Massive history project fascinates MP Lee
Shining “nuggets” of history gleaned from hand-written diaries, oral histories and preserved newspaper clippings fascinated MP Melissa Lee when she visited Hawke’s Bay Knowledge Bank last week.
Ms Lee was in Hawke’s Bay for the Parekura Horomia Memorial Tournament; playing for the parliamentary netball team facing a Hawke’s Bay invitational side made up of friends and whanau of the late Hon Parekura Horomia. Despite her team suffering a loss against the locals, Ms Lee said the weekend was “wonderful”.
One of the highlights was a visit to the Knowledge Bank, housed in historic Stoneycroft House, in Omahu Rd, Hastings.
The charitable organisation, in its seventh year, gathers up local histories to preserve the stories of the past for future generations. It transcribes handwritten diaries, scans fading photographs, records oral histories, collates historic newspapers and preserves film footage.
Ms Lee, National’s spokesperson for Broadcasting, Communications and Digital Media, was impressed with the sheer number of volunteers assisting with the massive project. “The recording and preservation of the region’s past is very important. The Knowledge Bank has some wonderful examples of the nuggets found in our history.

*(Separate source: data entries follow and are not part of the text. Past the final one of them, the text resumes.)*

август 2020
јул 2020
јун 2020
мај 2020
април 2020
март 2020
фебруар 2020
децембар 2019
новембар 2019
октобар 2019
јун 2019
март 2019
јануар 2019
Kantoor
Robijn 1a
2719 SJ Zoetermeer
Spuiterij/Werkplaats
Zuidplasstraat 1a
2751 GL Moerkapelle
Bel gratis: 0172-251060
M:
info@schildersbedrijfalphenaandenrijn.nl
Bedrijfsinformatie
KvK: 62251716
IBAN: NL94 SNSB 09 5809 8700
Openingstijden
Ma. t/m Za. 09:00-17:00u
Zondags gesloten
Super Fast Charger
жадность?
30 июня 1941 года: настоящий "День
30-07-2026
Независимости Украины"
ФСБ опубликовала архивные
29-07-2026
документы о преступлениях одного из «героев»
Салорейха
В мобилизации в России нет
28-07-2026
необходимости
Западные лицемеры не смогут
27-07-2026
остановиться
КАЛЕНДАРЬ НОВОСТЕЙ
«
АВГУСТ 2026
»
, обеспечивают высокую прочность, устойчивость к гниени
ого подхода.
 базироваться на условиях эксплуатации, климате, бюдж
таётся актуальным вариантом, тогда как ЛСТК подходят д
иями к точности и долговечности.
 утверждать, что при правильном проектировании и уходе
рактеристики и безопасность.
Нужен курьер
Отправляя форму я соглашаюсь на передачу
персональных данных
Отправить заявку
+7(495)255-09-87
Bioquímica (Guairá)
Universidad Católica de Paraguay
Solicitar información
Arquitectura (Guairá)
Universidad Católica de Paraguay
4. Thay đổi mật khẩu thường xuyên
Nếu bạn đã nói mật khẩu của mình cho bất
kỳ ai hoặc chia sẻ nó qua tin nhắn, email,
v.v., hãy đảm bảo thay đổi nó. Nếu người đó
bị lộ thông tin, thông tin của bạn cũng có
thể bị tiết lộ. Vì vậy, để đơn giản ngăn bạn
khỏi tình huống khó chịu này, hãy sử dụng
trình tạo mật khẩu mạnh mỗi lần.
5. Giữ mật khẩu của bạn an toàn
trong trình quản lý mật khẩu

“The diary of a farmer includes weather records from 100 years ago; these are little snapshots of how people lived all those years ago, in their own words.”
Ms Lee was equally impressed with the historic building, both inside and out. In one of the upstairs rooms a uniform and photos of the last private owner of the home, Dr Diamond Allan Ballantyne, took her interest. His wife, Joyce Ballantyne, was responsible for the house gaining its Historic Places Trust listing. “It is fascinating. This is the kind of history that tells us how a region came to be what it is today; what makes it different from anywhere else in New Zealand, and the world.”
Hawke's Bay Digital Archives Trust chairman Peter Dunkerley said the visit was most welcome. “We have strong support across Hawke’s Bay, including the financial support of both the Hastings and Napier councils, and this was an opportunity to raise our profile at a national level. Ms Lee had some very good suggestions on where we could look for further support, which was very helpful.”
Even with the volunteers providing their wonderful work, the facility is an expensive enterprise to run, said Mr Dunkerley. “The range of technology we need to record the historic documents and the type of facilities we need to store material while we digitise it, as well the older technology required to access things like personal videos, is quite astounding.”
The Knowledge Bank has more than 80 volunteers transcribing, digitising, recording oral histories and proofreading. Five hundred and ninety five collections have so far been donated to the organisation, each containing anything from one to 1500 items, with 238 loaded onto the organisation’s website to date. Another 74 are in the process of going up. On top of that, 174 out of 274 completed oral histories are accessible through the website.